Desarrollo y aplicación de un control interno estable para el diagnóstico de hepatitis C por RT-PCR.

VILLANOVA, G. VANINA; GARDIOL, DANIELA; ADRIANA ANGELICA GIRI

Mar del Plata

Congreso; Congreso Conjunto de Sociedades Biomédicas (SAIC, SAI, SAFE, SAB, SAP, SAN, SAF); 2004

SAIC, SAI, SAFE, SAB, SAP, SAN, SAF

El HCV es el principal causante de las hepatitis no-A no-B. El 75 % de los individuos infectados presentan infecciones crónicas que pueden progresar a cirrosis y hepatocarcinoma. HCV es un virus con genoma ARN (+) perteneciente a la familia Flaviviridae y se transmite principalmente por vía parenteral. Desde 1990, los países desarrollados han implementado métodos moleculares para la evaluación de los donantes lo que ha contribuido a disminuir la incidencia de la infección por HCV adquirida por vía transfusional. La inclusión de un CI que permita verificar la eficiencia de todo el procedimiento es uno de los requisitos necesarios para la implementación de dichos métodos moleculares.El objetivo de este trabajo fue el desarrollo de un CI estable (CIHCV) para ser incorporado en un método de detección de HCV en plasma por RT-PCR y la ulterior estandarización del procedimiento.El CIHCV es una partícula fágica con genoma ARN (+) en el cual se han incorporado las secuencias nucleotídicas correspondientes a los cebadores utilizados para la detección HCV. Es resistente a ARNasas, estable a 4ºC al menos 585 días y puede ser co-amplificado satisfactoriamente con muestras HCV (+).
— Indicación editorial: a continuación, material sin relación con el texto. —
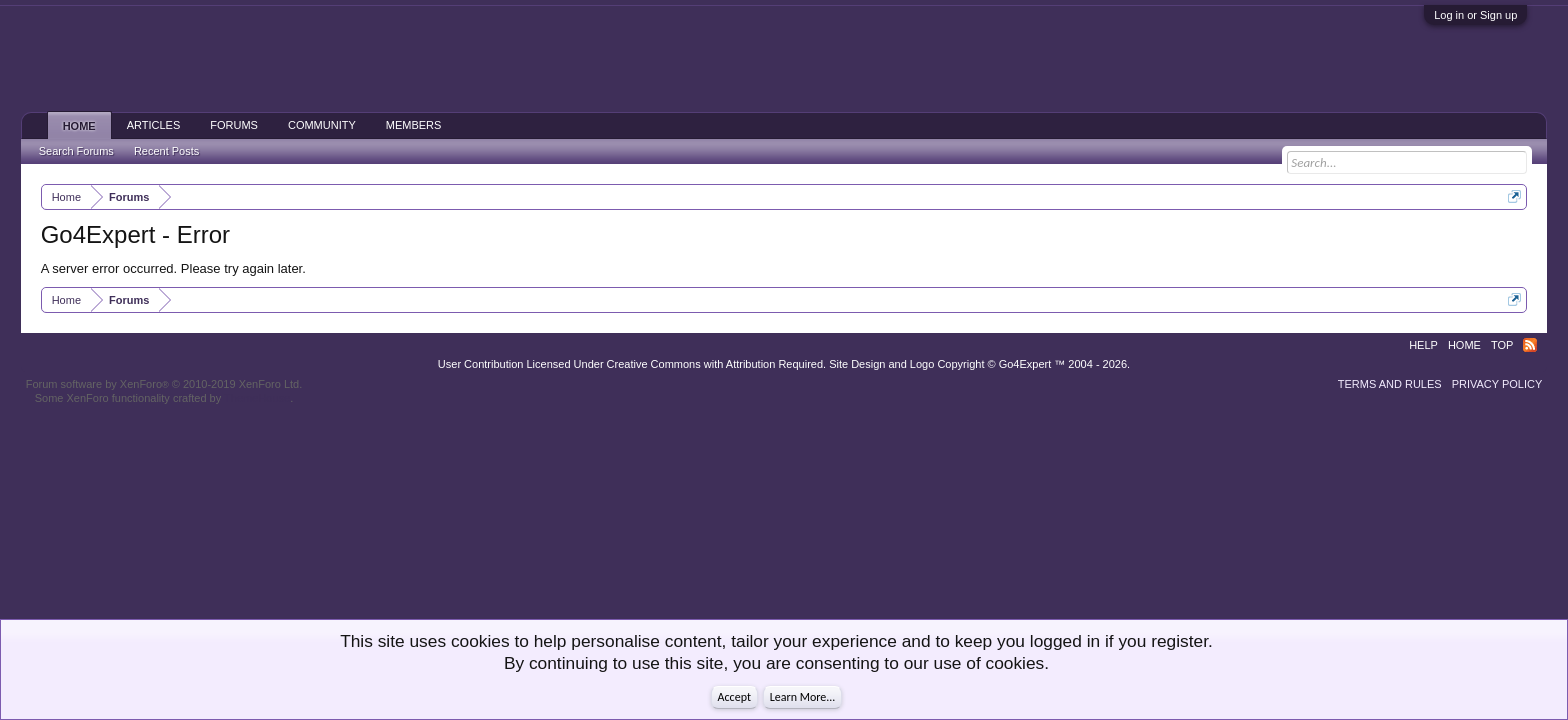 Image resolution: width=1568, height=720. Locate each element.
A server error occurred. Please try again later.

Una dilución del CIHCV se incorpora a la muestra y tanto la extracción de ARN como la RT-PCR son realizadas conjuntamente. La extracción de ARN se realiza a partir de 100 ml de plasma con tiocianato de guanidina, precipitación con alcoholes y resuspensión en 100 ml de agua tratada con dietilpirocarbonato. 10 ml de ARN son utilizados para la RT-PCR donde uno de los cebadores esta biotinilado en el extremo 5’. Los productos amplificados obtenidos a partir de HCV y del CIHCV, son detectados por hibridación con sondas específicas: 5 ml del producto de amplificación son utilizados para la hibridación en fase líquida con cada una de las sondas conjugadas a fluoresceína, en tubos separados. Finalmente los híbridos se capturan en microplacas cubiertas con estreptavidina, se detectan con un anticuerpo anti-fluoresceína y reacción colorimétrica.El límite de detección estimado para este método de diagnóstico de HCV es de 50 copias por reacción.El ensayo aquí presentado cumple con los requisitos del Consenso Nacional Argentino sobre Hepatitis C, y podría ser de utilidad para evaluar su uso en Bancos de Sangre de nuestro país.